No ano passado, uma expedição de cientistas de 15 instituições de pesquisa de cinco países anunciou na revista Nature a descoberta de micróbios nas águas e nos sedimentos do lago. Agora, eles voltam a essa publicação para detalhar as amostras recolhidas nas profundezas escuras do Whillans, um dos 400 lagos escondidos do continente gelado. Estima-se que há pelo menos 120 mil anos essas formações estejam cobertas de gelo, sem receber radiação solar e nenhum sopro da atmosfera terrestre.
Para recolher as amostras, os pesquisadores fizeram uma perfuração que levou semanas para atingir 28m de profundidade. De lá, retiraram 30 litros de água. Cada milímetro do líquido continha nada menos que 130 mil células, densidade microbiana semelhante à encontrada no fundo dos oceanos da Terra.
São muitas questões a serem exploradas, diz o ecólogo John Priscu, da Universidade Estadual de Montana, que estuda os organismos que vivem no gelo desde 1992. Esta é sua 30ª temporada na Antártida. Assim como Christner, que foi aluno de doutorado do pesquisador, Priscu participou da exploração do Vostok, o maior lago subglacial do continente. Na ocasião, também foi encontrada uma quantidade espantosa de espécies, mas o trabalho acabou questionado devido aos métodos de perfuração empregados, que poderiam ter contaminado o lago, principalmente com o fluido de hidrocarbonetos usado no processo. Agora, diz Priscu, esse risco foi eliminado com uma nova tecnologia que evita a passagem de micróbios da superfície para a profundeza das águas.
Energia alternativa
Para o ecólogo, uma das descobertas mais interessantes, até agora, é a de que os organismos dominantes desse ecossistema são Archaea, um dos três domínios da vida — os outros são bactérias e seres eucariotes.

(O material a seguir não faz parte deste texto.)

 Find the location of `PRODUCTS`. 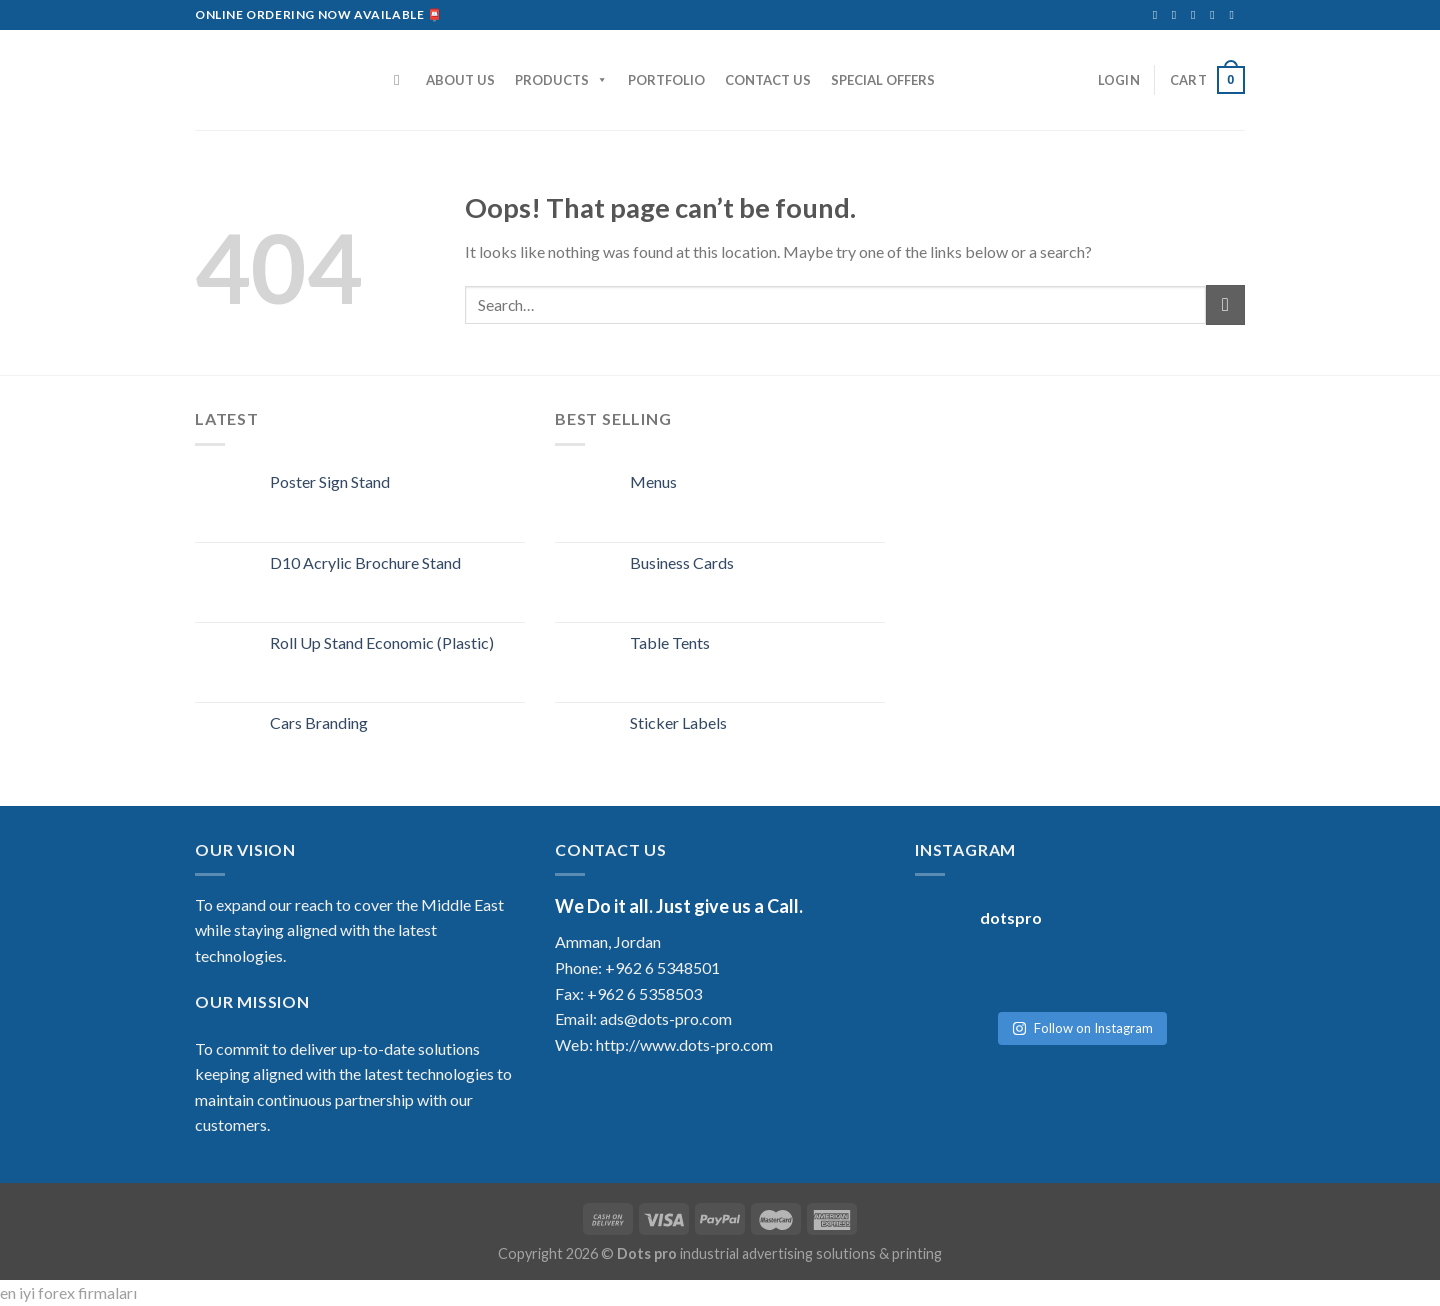 PRODUCTS is located at coordinates (561, 80).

Os autores do estudo destacam que as amostras retiradas do Lago Whillans vão ajudar a entender melhor a vida em condições extremas. “Como a Antártida é, basicamente, um continente microbiano, explorar abaixo da sua camada de gelo pode nos ajudar a compreender como a vida evoluiu para sobreviver na escuridão gélida. Espero que nossas descobertas motivem novos pesquisadores a investigar o papel desses micro-organismos extremos no funcionamento do nosso planeta e de outros mundos gelados do nosso sistema solar”, disse, em nota, Jill Mikucki, pesquisadora da Universidade do Tennessee, que participa da expedição científica.